GOAL OF THE EXERCISE
Your answer must be the lines from the top of the listing below through the line that holds "Buena Gardens Festival)", retyped exactly, with no pictures.

------------------------------------------------

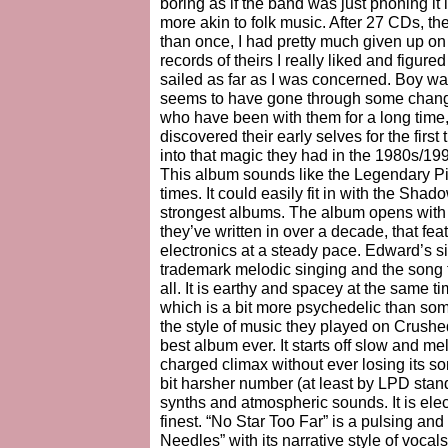
boring as if the band was just phoning it 
more akin to folk music. After 27 CDs, the
than once, I had pretty much given up o
records of theirs I really liked and figur
sailed as far as I was concerned. Boy was
seems to have gone through some changes
who have been with them for a long time,
discovered their early selves for the fir
into that magic they had in the 1980s/19
This album sounds like the Legendary Pi
times. It could easily fit in with the Sh
strongest albums. The album opens with 
they’ve written in over a decade, that f
electronics at a steady pace. Edward’s s
trademark melodic singing and the song 
all. It is earthy and spacey at the same t
which is a bit more psychedelic than so
the style of music they played on Crushe
best album ever. It starts off slow and m
charged climax without ever losing its s
bit harsher number (at least by LPD stand
synths and atmospheric sounds. It is elec
finest. “No Star Too Far” is a pulsing and 
Needles” with its narrative style of voca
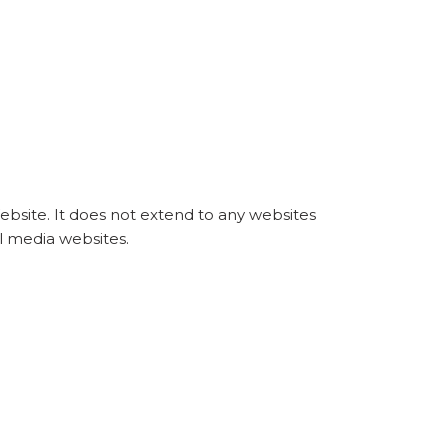
Website. It does not extend to any websites
al media websites.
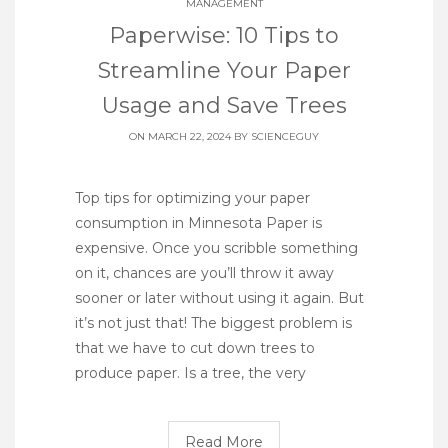
MANAGEMENT
Paperwise: 10 Tips to
Streamline Your Paper
Usage and Save Trees
ON MARCH 22, 2024 BY
SCIENCEGUY
Top tips for optimizing your paper
consumption in Minnesota Paper is
expensive. Once you scribble something
on it, chances are you’ll throw it away
sooner or later without using it again. But
it’s not just that! The biggest problem is
that we have to cut down trees to
produce paper. Is a tree, the very
Read More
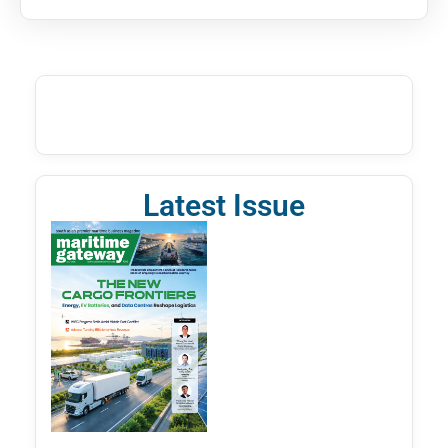
Latest Issue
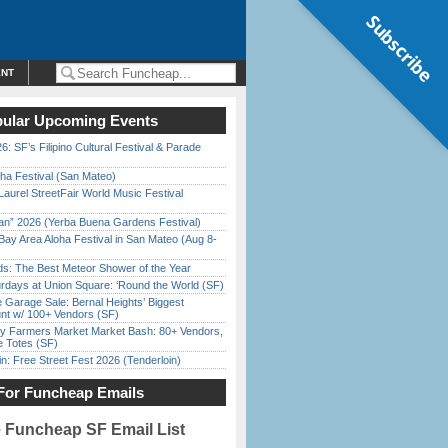
Subscribe
ENT
ular Upcoming Events
6: SF’s Filipino Cultural Festival & Parade
ha Festival (San Mateo)
Laurel StreetFair World Music Festival
han” 2026 (Yerba Buena Gardens Festival)
Bay Area Aloha Festival in San Mateo (Aug 8-
ds: The Best Meteor Shower of the Year
rdays at Union Square: ‘Round the World (SF)
e Garage Sale: Bernal Heights’ Biggest
nt w/ 100+ Vendors (SF)
y Farmers Market Market Bash: 80+ Vendors,
e Totes (SF)
in: Free Street Fest 2026 (Tenderloin)
For Funcheap Emails
e Funcheap SF Email List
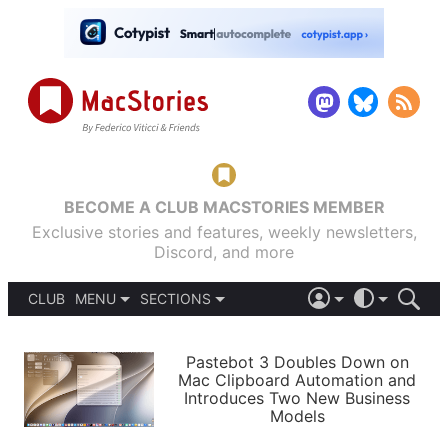
BECOME A CLUB MACSTORIES MEMBER
Exclusive stories and features, weekly newsletters,
Discord, and more
CLUB
MENU
SECTIONS
ABOUT
iOS 26
DARK
SIGN IN
PODCASTS
LIGHT
Pastebot 3 Doubles Down on
APPS
Mac Clipboard Automation and
SHORTCUTS
Introduces Two New Business
AUTOMATIC
STORIES
Models
SETUPS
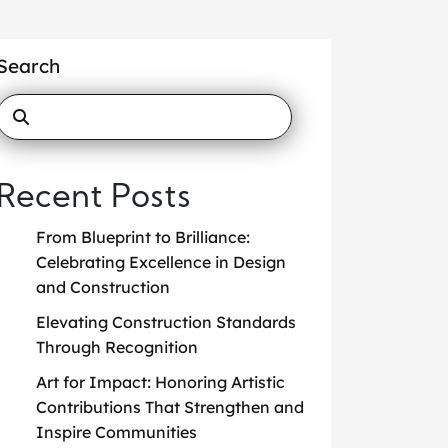
Search
Recent Posts
From Blueprint to Brilliance:
Celebrating Excellence in Design
and Construction
Elevating Construction Standards
Through Recognition
Art for Impact: Honoring Artistic
Contributions That Strengthen and
Inspire Communities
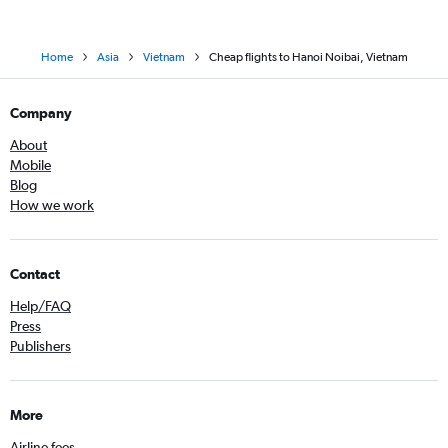
Home
Asia
Vietnam
Cheap flights to Hanoi Noibai, Vietnam
Company
About
Mobile
Blog
How we work
Contact
Help/FAQ
Press
Publishers
More
Airline fees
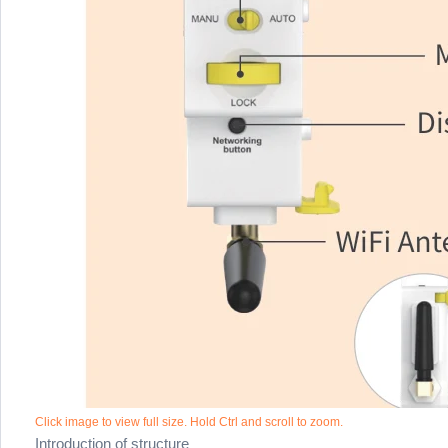
Click image to view full size. Hold Ctrl and scroll to zoom.
Introduction of structure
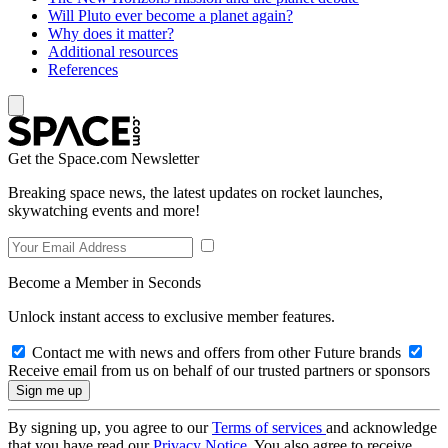
Will Pluto ever become a planet again?
Why does it matter?
Additional resources
References
Get the Space.com Newsletter
Breaking space news, the latest updates on rocket launches,
skywatching events and more!
Become a Member in Seconds
Unlock instant access to exclusive member features.
Contact me with news and offers from other Future brands
Receive email from us on behalf of our trusted partners or sponsors
By signing up, you agree to our
Terms of services
and acknowledge
that you have read our
Privacy Notice
. You also agree to receive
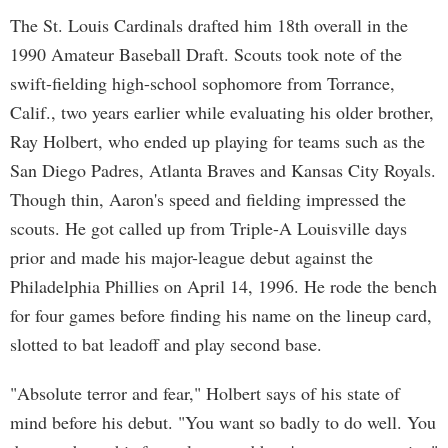
The St. Louis Cardinals drafted him 18th overall in the
1990 Amateur Baseball Draft. Scouts took note of the
swift-fielding high-school sophomore from Torrance,
Calif., two years earlier while evaluating his older brother,
Ray Holbert, who ended up playing for teams such as the
San Diego Padres, Atlanta Braves and Kansas City Royals.
Though thin, Aaron's speed and fielding impressed the
scouts. He got called up from Triple-A Louisville days
prior and made his major-league debut against the
Philadelphia Phillies on April 14, 1996. He rode the bench
for four games before finding his name on the lineup card,
slotted to bat leadoff and play second base.
"Absolute terror and fear," Holbert says of his state of
mind before his debut. "You want so badly to do well. You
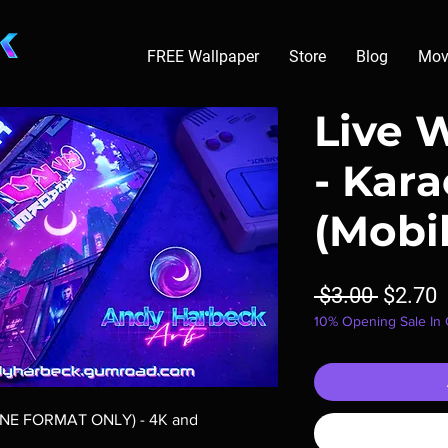
FREE Wallpaper
Store
Blog
Mov
Live 
- Kar
(Mobi
Regula
S
 $3.00 
$2.70
10% Opening Sale In
Price
P
ONE FORMAT ONLY) - 4K and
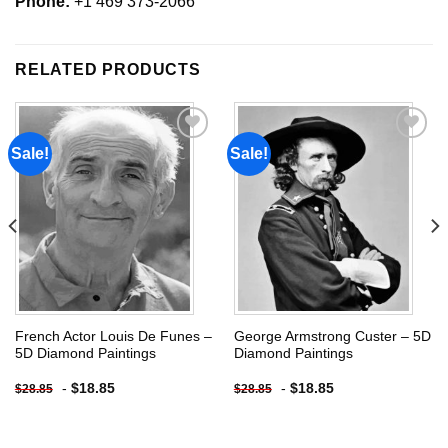
Phone:
+1 469 373-2066
RELATED PRODUCTS
Sale!
Sale!
Add to
Add to
wishlist
wishlist
French Actor Louis De Funes –
George Armstrong Custer – 5D
5D Diamond Paintings
Diamond Paintings
-
$
18.85
-
$
18.85
$
28.85
$
28.85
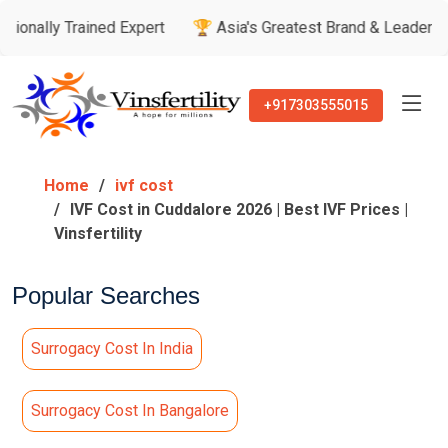
rained Expert
🏆 Asia's Greatest Brand & Leader Awards
+917303555015
Home
ivf cost
IVF Cost in Cuddalore 2026 | Best IVF Prices |
Vinsfertility
Popular Searches
Surrogacy Cost In India
Surrogacy Cost In Bangalore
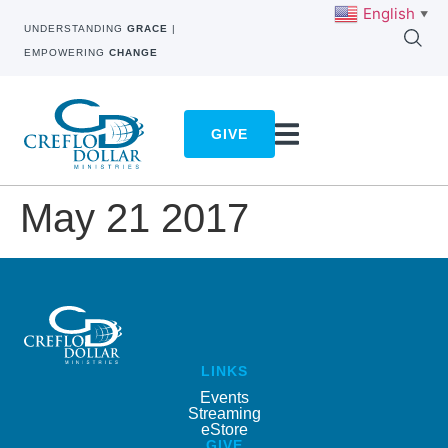
English
▼
UNDERSTANDING
GRACE
|
EMPOWERING
CHANGE
GIVE
May 21 2017
LINKS
Events
Streaming
eStore
GIVE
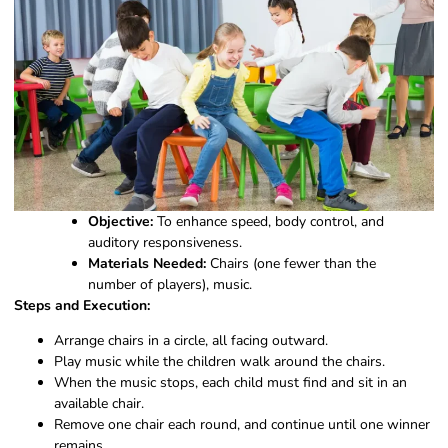
Objective:
To enhance speed, body control, and
auditory responsiveness.
Materials Needed:
Chairs (one fewer than the
number of players), music.
Steps and Execution:
Arrange chairs in a circle, all facing outward.
Play music while the children walk around the chairs.
When the music stops, each child must find and sit in an
available chair.
Remove one chair each round, and continue until one winner
remains.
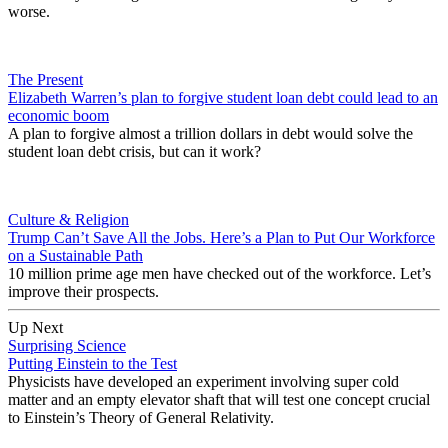
worse.
The Present
Elizabeth Warren’s plan to forgive student loan debt could lead to an
economic boom
A plan to forgive almost a trillion dollars in debt would solve the
student loan debt crisis, but can it work?
Culture & Religion
Trump Can’t Save All the Jobs. Here’s a Plan to Put Our Workforce
on a Sustainable Path
10 million prime age men have checked out of the workforce. Let’s
improve their prospects.
Up Next
Surprising Science
Putting Einstein to the Test
Physicists have developed an experiment involving super cold
matter and an empty elevator shaft that will test one concept crucial
to Einstein’s Theory of General Relativity.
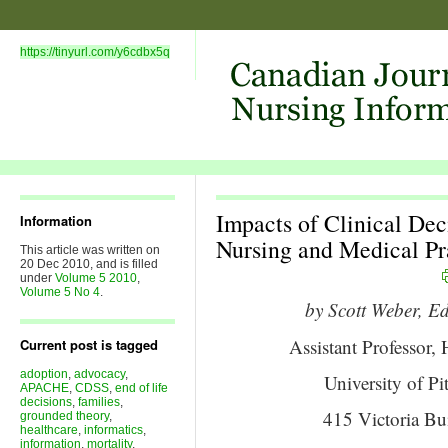
https://tinyurl.com/y6cdbx5q
Impacts of Clinical De
Information
Nursing and Medical Pra
This article was written on
20 Dec 2010, and is filled
under
Volume 5 2010
,
Volume 5 No 4
.
by Scott Weber,
Assistant Professor
Current post is tagged
adoption
,
advocacy
,
University of P
APACHE
,
CDSS
,
end of life
decisions
,
families
,
415 Victoria Bui
grounded theory
,
healthcare
,
informatics
,
information
,
mortality
,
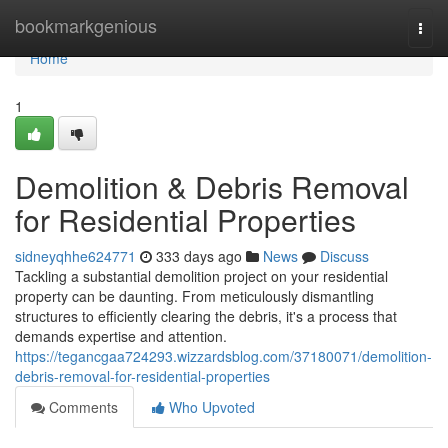
Home
bookmarkgenious
Togg
navi
Home
1
Demolition & Debris Removal
for Residential Properties
sidneyqhhe624771
333 days ago
News
Discuss
Tackling a substantial demolition project on your residential
property can be daunting. From meticulously dismantling
structures to efficiently clearing the debris, it's a process that
demands expertise and attention.
https://tegancgaa724293.wizzardsblog.com/37180071/demolition-
debris-removal-for-residential-properties
Comments
Who Upvoted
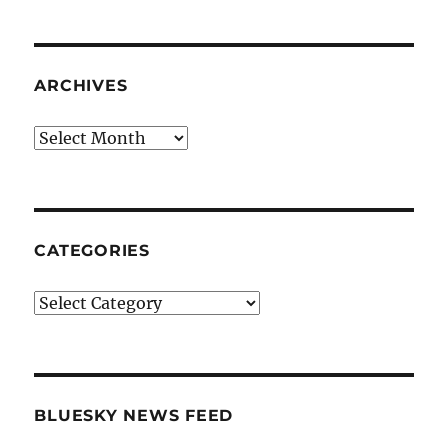
ARCHIVES
Archives
CATEGORIES
Categories
BLUESKY NEWS FEED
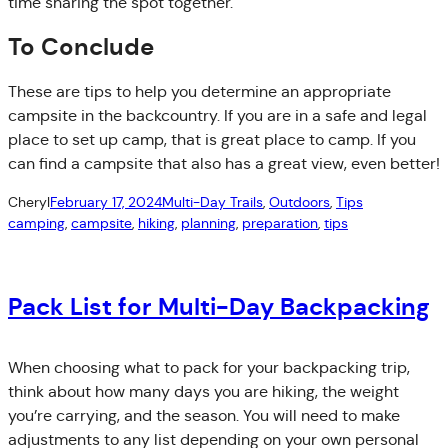
time sharing the spot together.
To Conclude
These are tips to help you determine an appropriate
campsite in the backcountry. If you are in a safe and legal
place to set up camp, that is great place to camp. If you
can find a campsite that also has a great view, even better!
Cheryl
February 17, 2024
Multi-Day Trails
, 
Outdoors
, 
Tips
camping
, 
campsite
, 
hiking
, 
planning
, 
preparation
, 
tips
Pack List for Multi-Day Backpacking
When choosing what to pack for your backpacking trip,
think about how many days you are hiking, the weight
you’re carrying, and the season. You will need to make
adjustments to any list depending on your own personal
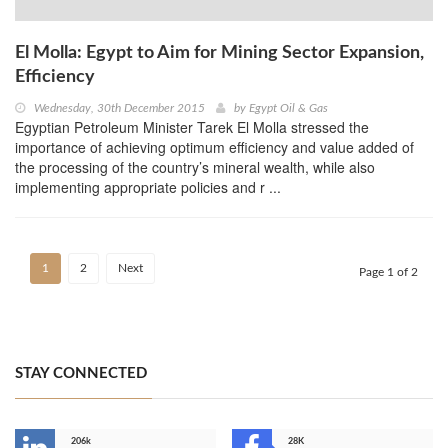
El Molla: Egypt to Aim for Mining Sector Expansion,
Efficiency
Wednesday, 30th December 2015
by
Egypt Oil & Gas
Egyptian Petroleum Minister Tarek El Molla stressed the
importance of achieving optimum efficiency and value added of
the processing of the country’s mineral wealth, while also
implementing appropriate policies and r ...
1
2
Next
Page 1 of 2
STAY CONNECTED
206k
28K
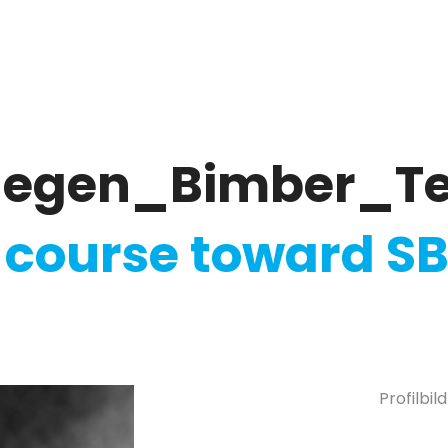
ate
Ratings & Reporting
Strategy
Softw
llegen_Bimber_T
 course toward SB
Profilbi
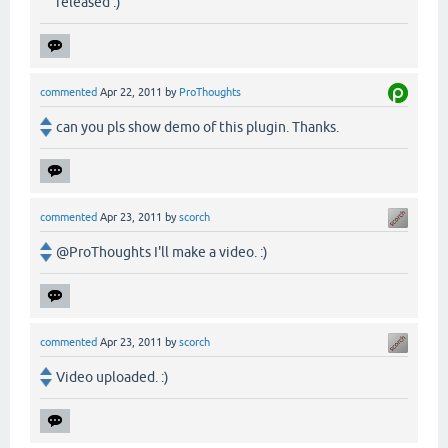
released :)
commented
Apr 22, 2011
by
ProThoughts
can you pls show demo of this plugin. Thanks.
commented
Apr 23, 2011
by
scorch
@ProThoughts I'll make a video. :)
commented
Apr 23, 2011
by
scorch
Video uploaded. :)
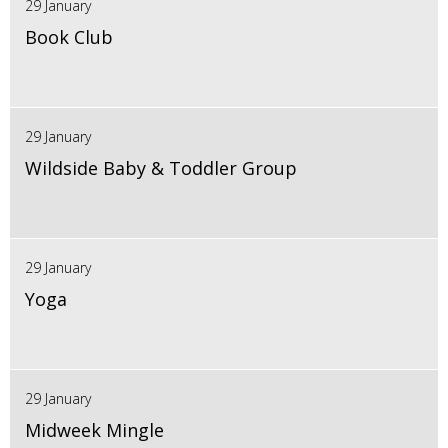
29 January
Book Club
29 January
Wildside Baby & Toddler Group
29 January
Yoga
29 January
Midweek Mingle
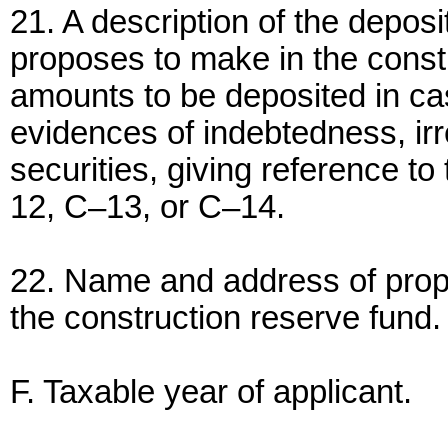
21. A description of the deposi
proposes to make in the constr
amounts to be deposited in ca
evidences of indebtedness, ir
securities, giving reference t
12, C–13, or C–14.
22. Name and address of propo
the construction reserve fund.
F. Taxable year of applicant.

------------------------------------------------

YOUR RESPONSE
boring as if the band was just phoning it 
more akin to folk music. After 27 CDs, the
than once, I had pretty much given up o
records of theirs I really liked and figur
sailed as far as I was concerned. Boy was
seems to have gone through some changes
who have been with them for a long time,
discovered their early selves for the fir
into that magic they had in the 1980s/19
This album sounds like the Legendary Pi
times. It could easily fit in with the Sh
strongest albums. The album opens with 
they’ve written in over a decade, that f
electronics at a steady pace. Edward’s s
trademark melodic singing and the song 
all. It is earthy and spacey at the same t
which is a bit more psychedelic than so
the style of music they played on Crushe
best album ever. It starts off slow and m
charged climax without ever losing its s
bit harsher number (at least by LPD stand
synths and atmospheric sounds. It is elec
finest. “No Star Too Far” is a pulsing and 
Needles” with its narrative style of voca
Website. It does not extend to any websites
al media websites.
MANAGEMENT
Paperwise: 10 Tips to
Streamline Your Paper
Usage and Save Trees
ON MARCH 22, 2024 BY
SCIENCEGUY
Top tips for optimizing your paper
consumption in Minnesota Paper is
expensive. Once you scribble something
on it, chances are you’ll throw it away
sooner or later without using it again. But
it’s not just that! The biggest problem is
that we have to cut down trees to
produce paper. Is a tree, the very
Read More
Latest Issue
Subscribe
ENT
ular Upcoming Events
6: SF’s Filipino Cultural Festival & Parade
ha Festival (San Mateo)
Laurel StreetFair World Music Festival
han” 2026 (Yerba Buena Gardens Festival)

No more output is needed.